If you have a Medicare Supplement plan and are admitted to the hospital, you will only be responsible for your Supplement premium, Part B deductible, and possibly some small copays depending on your Supplement plan.

Medicare Advantage plans cover inpatient mental health care. You’ll have a copay for your stay which varies by plan.

Remember, Medicare covers what it considers medically necessary, so if you exceed 60 days in the hospital, you may be required to pay for your visit out of pocket.

Mental Health Screenings

Mental health screenings are included as part of Medicare’s mental health treatment coverage.

If you have Original Medicare only or a Supplement plan, after your Part B deductible has been met, you may use your coverage toward any mental health needs you have (as long as your doctor accepts Medicare).

If you have a Medicare Advantage plan and you’re admitted to the hospital, you’ll be responsible to pay copays or coinsurance depending on your specific plan. It’s important to check your plan’s Summary of Benefits statement to review the details of your coverage.

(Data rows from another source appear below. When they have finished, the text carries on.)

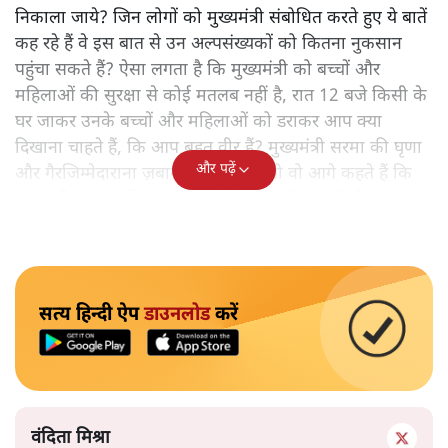
निकाला जाये? जिन लोगों को मुख्यमंत्री संबोधित करते हुए ये बातें
कह रहे हैं वे इस बात से उन अल्पसंख्यकों को कितना नुकसान
पहुंचा सकते हैं? ऐसा लगता है कि मुख्यमंत्री को बच्चों और
महिलाओं की सुरक्षा से कोई मतलब नहीं है, रात 12 बजे किसी के
घर जाकर उनके बच्चों और महिलाओं को डराकर आप क्या
दिखाना चाहते हैं, कि आप बहुत वीर हैं? मुख्यमंत्री सरमा की घृणा
और पढ़ें
और गैरजिम्मेदाराना ज़बान यहीं नहीं रुकती वो आगे कहते हैं कि
"अगर रिक्शा का किराया 5 रुपये है, तो उन्हें 4 रुपये दो।"
सत्य हिन्दी ऐप
डाउनलोड
करें
वंदिता मिश्रा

Before receiving treatment, check that the facility or doctor is in-network.

Our advisors in Medicare are happy to walk you through your plan’s details, including in-network resources.

Mental Health Providers

Mental health providers covered by Medicare Advantage plans and Original Medicare include:

  • Psychiatrist or Doctor
  • Clinical Psychologist
  • Clinical Social Worker
  • Clinical Nurse Specialist
  • Nurse Practitioner
  • Any other Medicare-qualified mental health care professional deemed by law
Depression Screenings

Medicare Advantage plans and Original Medicare also include depression screenings and high-intensity behavioral counseling as preventive care screenings for mental health. These preventive care services do not require copays.